Главным и основным заданием лорда Рипли было возмущение племён. А поскольку в горах на юге Еруслании этих племён было видимо-невидимо, он и стал Рахит-беком. Племена возмущались, но толку от этого выходило немного: упрямые горцы никак не хотели покидать родные места и отправляться походом на Рим.
Число завербованных сэром Сарджентом вождей, старейшин и князей давно перевалило за сотню. Всем им следовало платить, но легкомысленный король Британии (а потом его столь же легкомысленная дочка Бритни Спирс) расставался с деньгами неохотно. Поэтому король ограничился лишь присвоением лорду Рипли звания сэра Сарджента Кавказского. Званием сыт не будешь, вот ему и пришлось встать на тропу разбоя — благо эта профессия всегда почиталась в горах наипервейшей.
— Словом, мне всё надоело, — заключил Сарджент Кавказский свой горестный монолог. — Надоело жить двойной, а то и тройной жизнью, в нечеловеческих условиях, недостойных джентльмена. Можете себе представить, я даже не каждый день переодевался к обеду! Я годами обходился без дворецкого! О, сколь много отдал бы я за возможность сыграть хотя бы одну партию в крокет! И вот я раскрыл своё сердце этой прекрасной леди, а она...
— Даль ему по башке! — радостно сказала фрау Карла. — Кайзер будет щедро наградить меня за трофей. Я буду стать главный ойропиш рихтер!
— Растут люди! — сказал Тиритомба. Пленник и пленительница всё-таки вздрогнули, услышав голос синьора Джанфранко:
— Развяжите этого человека, — потребовал мудрец. — Он — враг Чезаре и, следовательно, наш друг. У меня созрел восхитительнейший план!
Покуда синьор да Чертальдо излагал честной компании свой план, воистину восхитительнейший, шустрый Ничевок уже разрезал верёвки на пленнике. Напрасно фрау Карла орала, что её возлюбленный есть опасный государственный преступник, напрасно пробовали что-то вякать папские нунции-легаты — их-то уж вообще никто не слушал.
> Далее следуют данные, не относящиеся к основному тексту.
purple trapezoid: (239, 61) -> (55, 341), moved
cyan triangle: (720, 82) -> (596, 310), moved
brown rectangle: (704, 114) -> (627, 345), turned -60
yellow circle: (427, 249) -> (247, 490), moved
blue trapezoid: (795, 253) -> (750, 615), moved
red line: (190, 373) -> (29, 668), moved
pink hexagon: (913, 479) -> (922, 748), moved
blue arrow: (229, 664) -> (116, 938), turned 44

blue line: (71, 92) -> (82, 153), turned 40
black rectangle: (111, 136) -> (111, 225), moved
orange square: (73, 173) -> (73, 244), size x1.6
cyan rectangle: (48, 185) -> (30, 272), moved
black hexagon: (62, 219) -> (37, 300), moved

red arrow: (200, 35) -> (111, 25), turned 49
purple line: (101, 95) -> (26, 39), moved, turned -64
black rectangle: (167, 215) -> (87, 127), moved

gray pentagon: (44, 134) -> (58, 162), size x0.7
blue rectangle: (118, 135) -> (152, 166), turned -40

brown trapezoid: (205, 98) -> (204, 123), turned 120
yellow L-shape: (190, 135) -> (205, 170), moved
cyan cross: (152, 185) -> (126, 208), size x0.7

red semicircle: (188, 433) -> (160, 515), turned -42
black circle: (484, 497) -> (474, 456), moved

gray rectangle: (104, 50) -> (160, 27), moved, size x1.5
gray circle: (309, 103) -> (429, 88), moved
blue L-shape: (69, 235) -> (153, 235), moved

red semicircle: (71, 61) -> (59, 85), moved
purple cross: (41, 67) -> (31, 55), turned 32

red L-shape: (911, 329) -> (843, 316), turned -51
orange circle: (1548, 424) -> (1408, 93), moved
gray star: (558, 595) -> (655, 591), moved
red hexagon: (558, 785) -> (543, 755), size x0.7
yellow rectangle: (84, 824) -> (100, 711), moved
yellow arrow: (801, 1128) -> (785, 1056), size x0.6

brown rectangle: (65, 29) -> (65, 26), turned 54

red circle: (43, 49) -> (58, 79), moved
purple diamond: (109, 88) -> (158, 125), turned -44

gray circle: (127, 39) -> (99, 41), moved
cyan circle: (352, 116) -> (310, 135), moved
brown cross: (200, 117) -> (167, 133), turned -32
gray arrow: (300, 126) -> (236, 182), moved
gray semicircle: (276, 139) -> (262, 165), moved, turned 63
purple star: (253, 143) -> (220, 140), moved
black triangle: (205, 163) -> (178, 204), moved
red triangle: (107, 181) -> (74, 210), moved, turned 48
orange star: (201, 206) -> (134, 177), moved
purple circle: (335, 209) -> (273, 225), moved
— Деваться вам некуда, синьор инглез, — просвистело из корчаги. — Всё равно Чезаре Борджа с вами расправится — на всякий случай. Так что сама судьба поставила вас на нашу сторону. И не вздумайте нам вредить!
— Я присмотрю, деда, — скромно заверил Ничевок, и от этой скромности атаману стало не по себе.
Фрау Карла зарыдала, и Луке сделалось ещё хуже. Он подошёл к судье и стал её по-свойски, по-девичьи, утешать: мол, ей, Аннушке, пришлось куда солоней, и то она справилась...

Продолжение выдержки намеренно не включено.